Tonight’s meal was a creamy baked potato soup. Mark made it and said it was relatively easy to make. Note that he added a lot to give it more flavor so you may want to add spices to suit your taste. Do you know what’s on top of my soup? More potatoes. That’s what the recipe called for. It may seem a bit redundant, but it worked well. This recipe is a keeper.
Before I got to have the yummy soup I had to take class. Class tonight was rough. When I say it was rough I mean the instructor actually checked on me to make sure I was ok. It didn’t start out bad. It started out great! I felt wonderful when class started. It wasn’t until we hit the floor that things started to spiral down for me – and they spiraled down hard.
Actually, class since this vegan challenge has started has been more on the difficult side than the normal or easy going side. I am not saying it has anything to do with being vegan for a week now. I have no idea. I’m just pointing it out. I also had my period going on at the same time as the challenge started and class during that time is no cake walk, but at this point my menstrual cycle is not the issue.
I want to comment on the whole having a bad class thing. First, I think it’s interesting that after a rought class I wanted a soda. Now I don’t want a soda. Now I am on a vegan challenge and I want cake. Please offer your interpretations in the comments section.
Second, I think bad classes are normal and important to have, and I think it’s important as a competitor to have them out in the open. The last thing that I want anyone to think is that being a competitor somehow means you have to be super human. Nope. We have bad classes. We lay on the floor and stare at the ceiling tiles and count our breathes in the hope that this will make time go by faster. We have classes that are just as bad as everyone else. Those happen to everyone.
I say this because recently I’ve had people, who don’t go to yoga, ask me questions about what I can and cannot do. I have started to learn that people have beliefs about what they think my practice should be like even though they themselves do not practice. A few days ago, a doctoral student knocked on my office door. She was looking for my colleague whose in the office next door. My colleague wasn’t in her office. She was in mine. We were taking a backbending break. If you move furniture around, you can make get multiple people bending in my office at once.

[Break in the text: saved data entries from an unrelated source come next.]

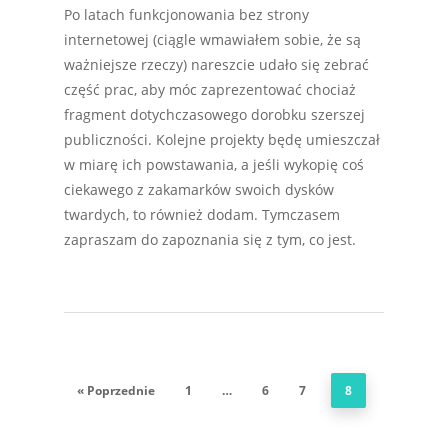
Po latach funkcjonowania bez strony
internetowej (ciągle wmawiałem sobie, że są
ważniejsze rzeczy) nareszcie udało się zebrać
część prac, aby móc zaprezentować chociaż
fragment dotychczasowego dorobku szerszej
publiczności. Kolejne projekty będę umieszczał
w miarę ich powstawania, a jeśli wykopię coś
ciekawego z zakamarków swoich dysków
twardych, to również dodam. Tymczasem
zapraszam do zapoznania się z tym, co jest.
« Poprzednie
1
…
6
7
8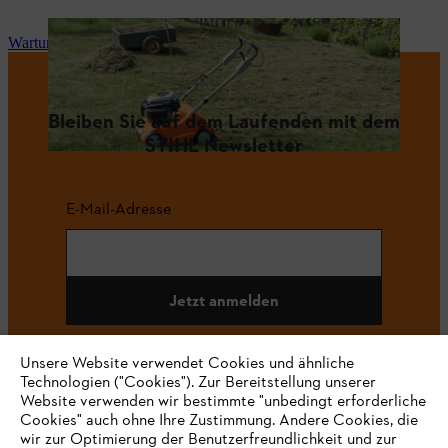
Wartung und Reparatur
Bleiben Sie auf dem Laufenden mit dem
STIHL Newsletter
E-Mail-Adresse
Jetzt anmelden
Unsere Website verwendet Cookies und ähnliche
Technologien ("Cookies"). Zur Bereitstellung unserer
#STIHL
Website verwenden wir bestimmte "unbedingt erforderliche
Cookies" auch ohne Ihre Zustimmung. Andere Cookies, die
wir zur Optimierung der Benutzerfreundlichkeit und zur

The student wanted to know why I couldn’t go backwards down the wall all the way to the floor. That was an interesting statement to me because I was in the middle of celebrating the fact that I could see the electrical outlet which is very near to the floor. I was a bit confused at her question. I was like, “I don’t know. Because I can’t. That’s why. This is how far I go now. Today.” Also, let’s be honest. Getting to the floor is not the purpose. Simply backbending is the purpose. The quest for the floor is a false quest. Trust me. I’ve been on that quest. Know what happens? You get frustrated and quit. Then you figure out it was a false quest and start up again without making the whole thing a quest. This makes backbending more enjoyable.
This brings me back to having a bad class. Bad classes are good for our egos. They keep us in line. You might think that there comes a point in time when you don’t have to have them anymore, but I am pretty sure that’s not true. They will always surface. We are all just in a different place moving together on our journey through a shared space. We all fall. We all pick each other back up. We keep going. That’s yoga.